HONOLULU (HawaiiNewsNow) - The head of a 26-day expedition says it has video that may show the wreckage of the plane of Amelia Earhart, who vanished 75 years ago.
The International Group for Historic Aircraft Recovery (TIGHAR) used a University of Hawaii research vessel to visit a coral atoll called Nikumaroro in the Republic of Kiribati in the western South Pacific Ocean last month. It initially was thought that nothing was found during what turned out to be an expedition plagued with technical problems. One of those problems prevented the group from immediately seeing high-definition images from two underwater vehicles.
"We had hoped to have that, but the camera we ended up with couldn't send imagery up the pipe, as its called, of the color so that we could see it in high-definition in real time," said TIGHAR Executive Director Ric Gillespie.
So it wasn't until the vessel returned at the end of the July that experts could finally see the high-def images. And a specialist has determined that those images may have revealed a debris field, possibly from Earhart's plane.
"He has identified several objects that are clearly man-made objects, and some of them appear to be consistent with elements of the landing gear in the 1937 photo," said Gillespie. That photo showed what appeared to be a part of the aircraft's landing gear sticking out of the water when Navy search planes arrived to look for Earhart. Gillespie believes that by that time, much of the plane had already washed off the reef into deeper and more dangerous water -- a fact confirmed by the underwater expedition.
"It became apparent that it really wasn't very reasonable to expect that something as delicate as an airplane like hers would survive in big pieces for 75 years in that place," said Gillespie.

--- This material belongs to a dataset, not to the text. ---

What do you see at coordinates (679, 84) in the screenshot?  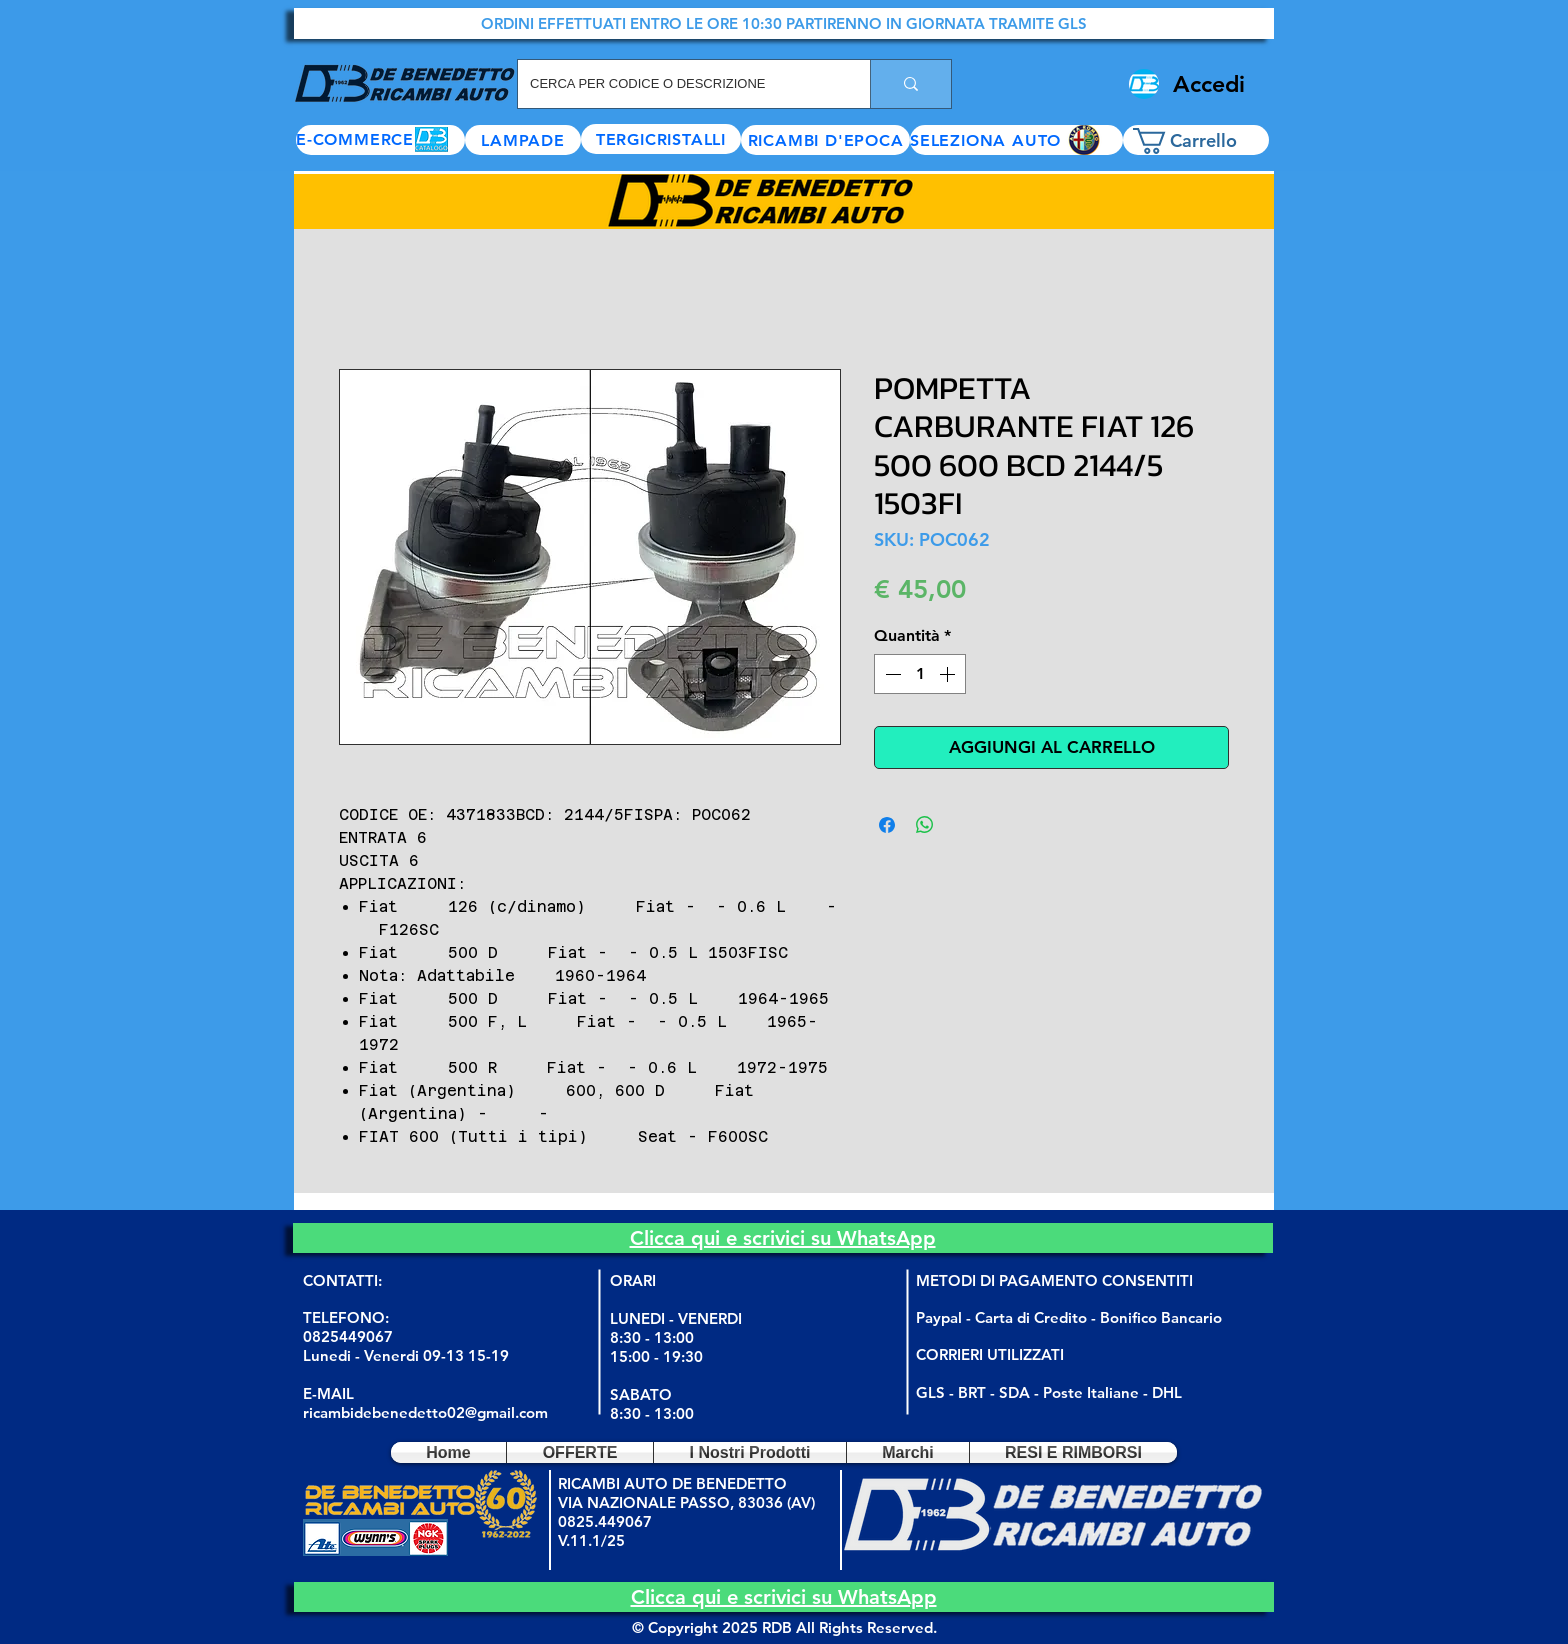 I see `[CERCA PER CODICE O DESCRIZIONE]` at bounding box center [679, 84].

The researchers have only been able to look at 30 percent of the expedition's video so far, so there's the chance more possible pieces could be identified, and the 75-year-old mystery surrounding Earhart finally solved.
"If the analysis continues to support the hypothesis that it's airplane parts, we will absolutely go back and recover it," said Gillespie.
The Discovery Channel will air a documentary on the expedition, entitled "Finding Amelia Earhart: Mystery Solved?," this coming Sunday night.